Mais après la chute de son empire, l'Autriche est demeurée ignorée des Français. L'Autriche, depuis Clemenceau, demeurait le pays maudit !… Et d'autre part, son éclatement, la dislocation de l'Autriche-Hongrie, si riche intellectuellement, cet effondrement a abouti à une Europe éclatée, divisée, affaiblie. Ainsi l'exposition sur Vienne était-elle aussi une réflexion sur le destin de l'Europe depuis le début du XXe siècle et de la première guerre mondiale jusqu'à aujourd'hui.
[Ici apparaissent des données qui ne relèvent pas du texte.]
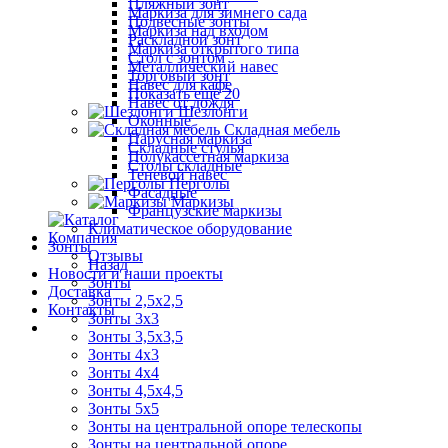
Пляжный зонт
Маркиза для зимнего сада
Подвесные зонты
Маркиза над входом
Раскладной зонт
Маркиза открытого типа
Стол с зонтом
Металлический навес
Торговый зонт
Навес для кафе
Показать ещё 20
Навес от дождя
Шезлонги
Оконные
Складная мебель
Парусная маркиза
Складные стулья
Полукассетная маркиза
Столы складные
Теневой навес
Перголы
Фасадные
Маркизы
Французские маркизы
Климатическое оборудование
Компания
Зонты
Отзывы
Назад
Новости и наши проекты
Зонты
Доставка
Зонты 2,5х2,5
Контакты
Зонты 3х3
Зонты 3,5х3,5
Зонты 4х3
Зонты 4х4
Зонты 4,5х4,5
Зонты 5х5
Зонты на центральной опоре телескопы
Зонты на центральной опоре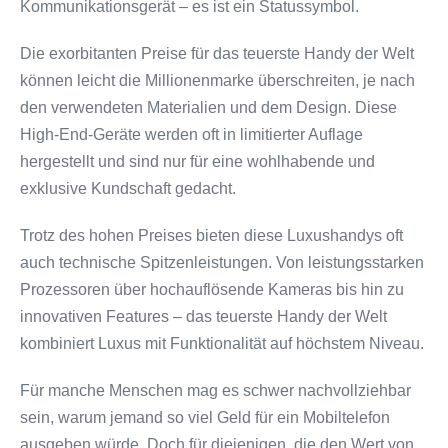
Kommunikationsgerät – es ist ein Statussymbol.
Die exorbitanten Preise für das teuerste Handy der Welt
können leicht die Millionenmarke überschreiten, je nach
den verwendeten Materialien und dem Design. Diese
High-End-Geräte werden oft in limitierter Auflage
hergestellt und sind nur für eine wohlhabende und
exklusive Kundschaft gedacht.
Trotz des hohen Preises bieten diese Luxushandys oft
auch technische Spitzenleistungen. Von leistungsstarken
Prozessoren über hochauflösende Kameras bis hin zu
innovativen Features – das teuerste Handy der Welt
kombiniert Luxus mit Funktionalität auf höchstem Niveau.
Für manche Menschen mag es schwer nachvollziehbar
sein, warum jemand so viel Geld für ein Mobiltelefon
ausgeben würde. Doch für diejenigen, die den Wert von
On a découvert ensuite seulement Robert Musil, A. Schnitzler, Adolf Loos et l'architecture, et la musique, avec Mahler, Schoenberg…

• P. A. : Vous avez déclaré que ce qui vous intéressait : "c'est l'histoire des formes d'art, non pas comme une fin en soi, mais comme un témoignage de l'identité d'une époque." Qu'en est-il de cette identité d'une époque, de ses formes et de votre vision de cet Inferno ? Du cheminement de la conception de cette exposition.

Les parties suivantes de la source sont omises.